You have a book out what is it about?

Yes, I do! It’s entitled Seeds of Justice: Organizing Your Church to Transform the World. I think of it as a guidebook for people of faith who want to make change, and really want their church to be an effective agent of change, but don’t know how to do it or where to start. I believe that the church should be the most vital force for justice in our world, but, sadly, most of our congregations have either forgotten, or chosen to ignore the social Gospel, or they are really ineffective at impacting the powers and principalities. Over the course of my career, I think I’ve learned a lot about how churches can transform themselves, and become healthier congregations in the process, so I wanted to share those lessons.

What inspired you to write it?

Actually, I was pushed into doing it. A number of different community leaders have told me that I should write a book over the years. I knew that churches needed these tools – I saw it all the time – but I didn’t think I was the messenger and I didn’t think of myself as a writer. But finally, after leading a training at a church, I got a call from one of the attendees who actually worked for a publisher and they asked me to sit down and talk about writing a book. That was the push I needed to finally start writing. 

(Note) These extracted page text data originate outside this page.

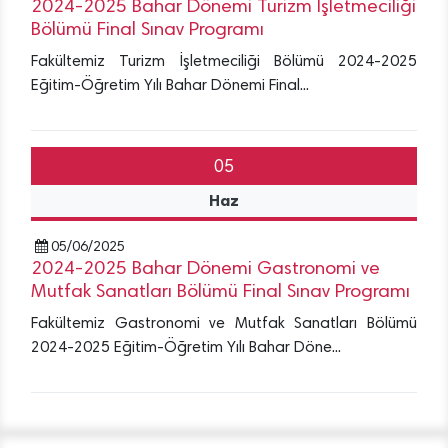
2024-2025 Bahar Dönemi Turizm İşletmeciliği
Bölümü Final Sınav Programı
Fakültemiz Turizm İşletmeciliği Bölümü 2024-2025
Eğitim-Öğretim Yılı Bahar Dönemi Final...
05
Haz
05/06/2025
2024-2025 Bahar Dönemi Gastronomi ve
Mutfak Sanatları Bölümü Final Sınav Programı
Fakültemiz Gastronomi ve Mutfak Sanatları Bölümü
2024-2025 Eğitim-Öğretim Yılı Bahar Döne...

Folx can buy the book from Orbis Press: https://www.orbisbooks.com/seeds-of-justice.html or at my website www.AlexTindalWiesendanger.com 

How is the knowledge you gained during your time at IPS helping you in your career?

For me, IPS helped in two ways. First, my coursework there really helped me refine my theological understanding of my work as well as some of the theoretical frameworks to think about justice issues. Secondly, some of the hands-on courses offered me some hands-on skills that I ended up using in one way or the other. I’m thinking here specifically about the Leadership in Social Justice Organizations course and a course in Restorative Justice that were really helpful.

Any word of advice for current and future IPS students on surviving grad school and/or getting a job doing great work?

That’s a tough one. I think I would say that the most important thing is building relationships with the folx who are doing the work you want to do and to use the time at IPS to really challenge yourself to grow, see new perspectives, and be uncomfortable.